Jean, André, Antoine Moltedo

1751 - 1829

Informations générales
  • Né le 14 août 1751 à Vico (Corse-du-Sud - France)
  • Décédé le 29 août 1829 à Vico (Corse-du-Sud - France)

Mandats à l'Assemblée nationale ou à la Chambre des députés

Régime politique
Révolution
Législature
Convention nationale
Mandat
Du 20 septembre 1792 au 26 octobre 1795
Département
Corse
Groupe
Modérés
Régime politique
Révolution
Législature
Conseil des Cinq-Cents
Mandat
Du 14 octobre 1795 au 20 mai 1798
Département
Corse
Groupe
Modérés

Biographies

Biographie extraite du dictionnaire des parlementaires français de 1789 à 1889 (Adolphe Robert et Gaston Cougny)

membre de la Convention, député au Conseil des Cinq-Cents, né à Vico (Corse) en 1751, mort vers 1827, appartenait à une ancienne famille dal Mortao, Moltedo ou Multedo ; son acte de baptême n'a pu être retrouvé, mais, tandis qu'il signait Moltedo, et que ses deux médailles de membre des Cinq-Cents portent également Moltedo, son acte de confirmation, du 17 mai 1766, porte : filius Joseph de Multedis, et les membres actuels de la famille signent Multedo (V. ce nom). Jean-André-Antoine entra dans les ordres, fut nommé chanoine, puis vicaire- général, et, en 1791, membre de l'administration du département.
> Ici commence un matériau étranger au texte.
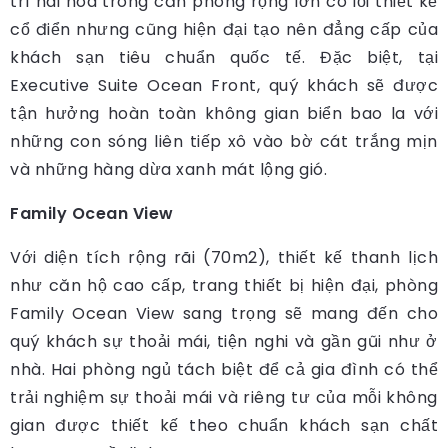
trí hài hòa trong căn phòng rộng lớn có lối thiết kế
cổ điển nhưng cũng hiện đại tạo nên đẳng cấp của
khách sạn tiêu chuẩn quốc tế. Đặc biệt, tại
Executive Suite Ocean Front, quý khách sẽ được
tận hưởng hoàn toàn không gian biển bao la với
những con sóng liên tiếp xô vào bờ cát trắng mịn
và những hàng dừa xanh mát lộng gió.
Family Ocean View
Với diện tích rộng rãi (70m2), thiết kế thanh lịch
như căn hộ cao cấp, trang thiết bị hiện đại, phòng
Family Ocean View sang trọng sẽ mang đến cho
quý khách sự thoải mái, tiện nghi và gần gũi như ở
nhà. Hai phòng ngủ tách biệt để cả gia đình có thể
trải nghiệm sự thoải mái và riêng tư của mỗi không
gian được thiết kế theo chuẩn khách sạn chất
Elu, le 20 septembre 1792, député de la Corse à la Convention, le 6e et dernier, par 206 voix 394 votants, il se prononça « pour la réclusion du roi », et fut réélu, par son département, député au Conseil des Cinq-Cents, le 22 vendémiaire an IV ; il parla en faveur de ceux des habitants de la Corse qui, pour se soustraire à la domination anglaise, avaient quitté leur patrie, et demanda pour eux la nourriture et la solde accordées aux défenseurs de la République. Moltedo était dévoué à la France et, on 1796, dans une assemblée séparatiste à Corte, Charles-André Pozzo di Borgo proposa de lui retirer son mandat de député. Le temps n'a pas encore éteint aujourd'hui la haine héréditaire entre les deux familles.

Moltedo quitta la vie publique en l'an VI. Le 25 frimaire de la même année, un frère de Jean-André-Antoine Moltedo fut nommé par le Directoire consul de France à Smyrne, d'où il passa presque aussitôt à Rhodes, en la même qualité. En 1793, il se rendit, comme commissaire du gouvernement, près du dey d'Alger qui, sans égard pour son titre, le fit arrêter. Ce ne fut qu'à la suite d'une longue et rigoureuse captivité que Moltedo rentra en France. 11 devint alors (5 germinal an XII) directeur des droits réunis du département des Alpes-Maritimes, fut nommé, en 1811 , conseiller à la cour impériale d'Ajaccio, et occupa ce poste jusqu'à la seconde Restauration.